• **Material provided**:

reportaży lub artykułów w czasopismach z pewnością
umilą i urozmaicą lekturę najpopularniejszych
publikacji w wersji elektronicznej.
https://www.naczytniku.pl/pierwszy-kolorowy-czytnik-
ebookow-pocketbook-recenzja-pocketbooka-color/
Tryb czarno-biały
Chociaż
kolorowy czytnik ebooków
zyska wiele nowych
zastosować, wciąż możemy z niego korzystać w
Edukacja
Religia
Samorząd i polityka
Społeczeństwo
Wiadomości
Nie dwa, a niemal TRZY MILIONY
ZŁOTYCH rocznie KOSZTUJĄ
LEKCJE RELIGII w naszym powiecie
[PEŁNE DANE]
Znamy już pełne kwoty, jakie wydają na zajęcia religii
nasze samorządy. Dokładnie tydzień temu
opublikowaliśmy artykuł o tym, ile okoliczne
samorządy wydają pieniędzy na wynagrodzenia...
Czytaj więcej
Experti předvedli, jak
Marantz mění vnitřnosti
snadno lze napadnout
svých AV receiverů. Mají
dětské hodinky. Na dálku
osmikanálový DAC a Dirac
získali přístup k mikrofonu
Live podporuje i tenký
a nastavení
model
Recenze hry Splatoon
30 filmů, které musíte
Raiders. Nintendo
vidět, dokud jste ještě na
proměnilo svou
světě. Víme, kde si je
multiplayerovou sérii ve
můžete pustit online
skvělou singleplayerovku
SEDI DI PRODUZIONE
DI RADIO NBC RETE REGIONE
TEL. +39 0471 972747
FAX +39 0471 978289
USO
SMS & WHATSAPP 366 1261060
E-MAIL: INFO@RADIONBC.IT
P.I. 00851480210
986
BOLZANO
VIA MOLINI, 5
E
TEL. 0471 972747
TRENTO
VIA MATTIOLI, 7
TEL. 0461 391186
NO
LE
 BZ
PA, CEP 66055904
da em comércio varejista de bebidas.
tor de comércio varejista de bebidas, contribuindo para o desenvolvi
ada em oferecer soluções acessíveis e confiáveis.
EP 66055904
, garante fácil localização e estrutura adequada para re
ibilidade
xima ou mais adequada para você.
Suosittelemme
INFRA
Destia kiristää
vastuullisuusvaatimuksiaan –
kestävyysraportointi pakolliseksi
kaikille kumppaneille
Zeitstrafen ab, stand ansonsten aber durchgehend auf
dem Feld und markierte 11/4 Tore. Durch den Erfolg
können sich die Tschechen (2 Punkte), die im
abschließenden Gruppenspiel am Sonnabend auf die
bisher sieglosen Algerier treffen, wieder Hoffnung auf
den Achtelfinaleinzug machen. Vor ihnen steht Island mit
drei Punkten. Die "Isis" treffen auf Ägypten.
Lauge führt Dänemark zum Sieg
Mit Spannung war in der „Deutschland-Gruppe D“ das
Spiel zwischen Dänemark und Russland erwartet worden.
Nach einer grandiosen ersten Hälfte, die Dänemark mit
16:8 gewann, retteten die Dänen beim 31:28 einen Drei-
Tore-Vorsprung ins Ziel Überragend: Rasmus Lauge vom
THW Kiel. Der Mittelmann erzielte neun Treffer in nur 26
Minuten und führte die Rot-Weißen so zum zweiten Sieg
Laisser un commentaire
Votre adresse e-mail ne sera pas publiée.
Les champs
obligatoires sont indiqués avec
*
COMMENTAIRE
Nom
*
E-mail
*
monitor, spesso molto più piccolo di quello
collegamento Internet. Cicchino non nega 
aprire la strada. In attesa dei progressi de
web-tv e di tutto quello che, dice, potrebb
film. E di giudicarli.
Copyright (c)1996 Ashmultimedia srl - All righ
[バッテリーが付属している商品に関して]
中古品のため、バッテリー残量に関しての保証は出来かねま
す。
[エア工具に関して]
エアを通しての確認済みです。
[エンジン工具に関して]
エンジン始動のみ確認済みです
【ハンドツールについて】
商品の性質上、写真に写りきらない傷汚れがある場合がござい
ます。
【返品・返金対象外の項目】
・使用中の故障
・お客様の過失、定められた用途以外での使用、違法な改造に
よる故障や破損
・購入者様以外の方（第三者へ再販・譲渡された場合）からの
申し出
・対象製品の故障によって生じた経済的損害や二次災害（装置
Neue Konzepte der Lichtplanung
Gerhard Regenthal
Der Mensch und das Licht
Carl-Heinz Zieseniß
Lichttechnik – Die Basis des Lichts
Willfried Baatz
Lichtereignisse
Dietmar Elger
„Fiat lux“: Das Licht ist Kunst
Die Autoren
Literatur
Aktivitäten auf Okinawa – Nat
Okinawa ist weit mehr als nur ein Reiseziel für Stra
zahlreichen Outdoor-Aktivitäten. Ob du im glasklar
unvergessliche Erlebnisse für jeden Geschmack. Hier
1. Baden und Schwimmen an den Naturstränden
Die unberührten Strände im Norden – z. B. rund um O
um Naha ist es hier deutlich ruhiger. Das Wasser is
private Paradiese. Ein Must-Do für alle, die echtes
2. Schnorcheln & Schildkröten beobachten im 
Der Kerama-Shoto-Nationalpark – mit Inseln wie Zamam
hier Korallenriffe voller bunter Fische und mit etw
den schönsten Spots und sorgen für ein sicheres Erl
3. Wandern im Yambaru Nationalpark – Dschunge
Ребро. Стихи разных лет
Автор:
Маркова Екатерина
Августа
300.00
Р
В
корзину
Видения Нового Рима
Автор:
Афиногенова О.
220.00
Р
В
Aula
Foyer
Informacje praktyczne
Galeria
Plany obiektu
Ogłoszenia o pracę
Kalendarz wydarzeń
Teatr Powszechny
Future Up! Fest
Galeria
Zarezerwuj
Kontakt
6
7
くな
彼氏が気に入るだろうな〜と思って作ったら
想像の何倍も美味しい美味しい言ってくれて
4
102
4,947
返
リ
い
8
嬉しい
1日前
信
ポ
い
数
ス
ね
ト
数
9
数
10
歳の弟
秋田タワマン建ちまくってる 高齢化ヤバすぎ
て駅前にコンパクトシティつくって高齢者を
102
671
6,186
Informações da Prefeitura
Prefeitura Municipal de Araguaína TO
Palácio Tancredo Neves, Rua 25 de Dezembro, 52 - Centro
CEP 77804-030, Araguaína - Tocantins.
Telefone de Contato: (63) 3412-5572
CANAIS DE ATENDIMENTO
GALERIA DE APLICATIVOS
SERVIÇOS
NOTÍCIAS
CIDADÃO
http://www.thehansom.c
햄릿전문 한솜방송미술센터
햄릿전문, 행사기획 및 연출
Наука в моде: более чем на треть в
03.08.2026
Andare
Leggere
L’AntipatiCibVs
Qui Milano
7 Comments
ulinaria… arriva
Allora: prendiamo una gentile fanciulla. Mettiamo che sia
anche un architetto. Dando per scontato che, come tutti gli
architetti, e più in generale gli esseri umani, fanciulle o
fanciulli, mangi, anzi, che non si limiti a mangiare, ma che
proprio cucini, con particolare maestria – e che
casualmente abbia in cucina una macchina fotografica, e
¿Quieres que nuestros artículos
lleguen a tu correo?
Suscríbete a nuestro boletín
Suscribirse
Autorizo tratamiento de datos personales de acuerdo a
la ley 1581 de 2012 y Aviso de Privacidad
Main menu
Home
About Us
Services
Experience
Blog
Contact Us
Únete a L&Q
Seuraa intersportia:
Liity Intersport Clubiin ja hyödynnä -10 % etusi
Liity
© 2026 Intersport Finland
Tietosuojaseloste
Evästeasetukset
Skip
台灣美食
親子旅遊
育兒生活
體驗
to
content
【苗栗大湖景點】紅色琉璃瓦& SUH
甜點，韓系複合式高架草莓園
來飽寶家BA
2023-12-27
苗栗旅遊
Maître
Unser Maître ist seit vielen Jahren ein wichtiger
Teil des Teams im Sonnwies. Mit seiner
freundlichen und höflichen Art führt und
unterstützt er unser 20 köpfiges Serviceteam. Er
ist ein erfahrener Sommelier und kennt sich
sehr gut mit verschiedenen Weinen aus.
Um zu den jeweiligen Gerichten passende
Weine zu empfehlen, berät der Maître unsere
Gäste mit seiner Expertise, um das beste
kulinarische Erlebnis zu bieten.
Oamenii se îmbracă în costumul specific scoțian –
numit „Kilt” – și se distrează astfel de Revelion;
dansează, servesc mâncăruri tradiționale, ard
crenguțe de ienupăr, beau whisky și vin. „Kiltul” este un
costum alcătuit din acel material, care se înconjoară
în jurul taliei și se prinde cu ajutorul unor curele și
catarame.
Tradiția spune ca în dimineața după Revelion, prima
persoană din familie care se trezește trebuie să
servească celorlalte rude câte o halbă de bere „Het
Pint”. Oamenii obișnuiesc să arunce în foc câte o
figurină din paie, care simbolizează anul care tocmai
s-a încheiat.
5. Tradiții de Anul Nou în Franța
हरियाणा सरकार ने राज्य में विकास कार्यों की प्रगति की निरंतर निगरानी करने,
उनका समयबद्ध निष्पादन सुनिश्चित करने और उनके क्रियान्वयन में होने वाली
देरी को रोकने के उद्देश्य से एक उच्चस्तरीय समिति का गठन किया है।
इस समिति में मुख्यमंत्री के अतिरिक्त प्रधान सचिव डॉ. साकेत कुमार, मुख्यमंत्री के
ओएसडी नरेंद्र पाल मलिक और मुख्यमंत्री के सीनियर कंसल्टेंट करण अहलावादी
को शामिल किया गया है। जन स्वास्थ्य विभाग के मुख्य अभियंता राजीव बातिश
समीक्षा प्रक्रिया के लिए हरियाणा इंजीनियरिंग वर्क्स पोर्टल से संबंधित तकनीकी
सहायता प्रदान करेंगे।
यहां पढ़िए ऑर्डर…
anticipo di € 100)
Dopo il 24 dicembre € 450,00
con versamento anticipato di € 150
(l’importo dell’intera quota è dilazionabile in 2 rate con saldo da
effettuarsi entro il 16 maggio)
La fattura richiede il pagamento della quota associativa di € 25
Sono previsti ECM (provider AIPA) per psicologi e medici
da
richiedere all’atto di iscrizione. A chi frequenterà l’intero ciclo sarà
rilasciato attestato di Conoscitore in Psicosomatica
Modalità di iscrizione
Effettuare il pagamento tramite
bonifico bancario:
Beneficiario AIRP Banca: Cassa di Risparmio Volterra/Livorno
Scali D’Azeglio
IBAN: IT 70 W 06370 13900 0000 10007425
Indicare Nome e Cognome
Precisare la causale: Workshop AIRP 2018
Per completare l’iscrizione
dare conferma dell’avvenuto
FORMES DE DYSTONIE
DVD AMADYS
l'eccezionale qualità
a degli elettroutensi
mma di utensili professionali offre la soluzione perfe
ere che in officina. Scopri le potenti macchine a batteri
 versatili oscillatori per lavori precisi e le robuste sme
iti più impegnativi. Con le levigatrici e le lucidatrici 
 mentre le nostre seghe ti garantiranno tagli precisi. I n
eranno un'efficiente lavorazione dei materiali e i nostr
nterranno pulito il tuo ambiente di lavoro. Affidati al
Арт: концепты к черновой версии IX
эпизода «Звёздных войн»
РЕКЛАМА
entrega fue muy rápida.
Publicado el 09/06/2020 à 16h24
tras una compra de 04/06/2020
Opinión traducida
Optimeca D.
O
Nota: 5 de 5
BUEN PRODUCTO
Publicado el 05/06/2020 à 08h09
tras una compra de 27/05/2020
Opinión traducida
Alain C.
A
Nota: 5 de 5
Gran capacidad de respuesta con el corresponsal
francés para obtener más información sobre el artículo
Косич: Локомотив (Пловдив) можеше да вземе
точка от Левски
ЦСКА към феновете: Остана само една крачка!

• **Problem requirements**: For this exercise, copy the lines from the one that contains "Dopo il 24 dicembre € 450,00" through the last line of the records, exactly and only those.

• **Output below**:
Dopo il 24 dicembre € 450,00
con versamento anticipato di € 150
(l’importo dell’intera quota è dilazionabile in 2 rate con saldo da
effettuarsi entro il 16 maggio)
La fattura richiede il pagamento della quota associativa di € 25
Sono previsti ECM (provider AIPA) per psicologi e medici
da
richiedere all’atto di iscrizione. A chi frequenterà l’intero ciclo sarà
rilasciato attestato di Conoscitore in Psicosomatica
Modalità di iscrizione
Effettuare il pagamento tramite
bonifico bancario:
Beneficiario AIRP Banca: Cassa di Risparmio Volterra/Livorno
Scali D’Azeglio
IBAN: IT 70 W 06370 13900 0000 10007425
Indicare Nome e Cognome
Precisare la causale: Workshop AIRP 2018
Per completare l’iscrizione
dare conferma dell’avvenuto
FORMES DE DYSTONIE
DVD AMADYS
l'eccezionale qualità
a degli elettroutensi
mma di utensili professionali offre la soluzione perfe
ere che in officina. Scopri le potenti macchine a batteri
 versatili oscillatori per lavori precisi e le robuste sme
iti più impegnativi. Con le levigatrici e le lucidatrici 
 mentre le nostre seghe ti garantiranno tagli precisi. I n
eranno un'efficiente lavorazione dei materiali e i nostr
nterranno pulito il tuo ambiente di lavoro. Affidati al
Арт: концепты к черновой версии IX
эпизода «Звёздных войн»
РЕКЛАМА
entrega fue muy rápida.
Publicado el 09/06/2020 à 16h24
tras una compra de 04/06/2020
Opinión traducida
Optimeca D.
O
Nota: 5 de 5
BUEN PRODUCTO
Publicado el 05/06/2020 à 08h09
tras una compra de 27/05/2020
Opinión traducida
Alain C.
A
Nota: 5 de 5
Gran capacidad de respuesta con el corresponsal
francés para obtener más información sobre el artículo
Косич: Локомотив (Пловдив) можеше да вземе
точка от Левски
ЦСКА към феновете: Остана само една крачка!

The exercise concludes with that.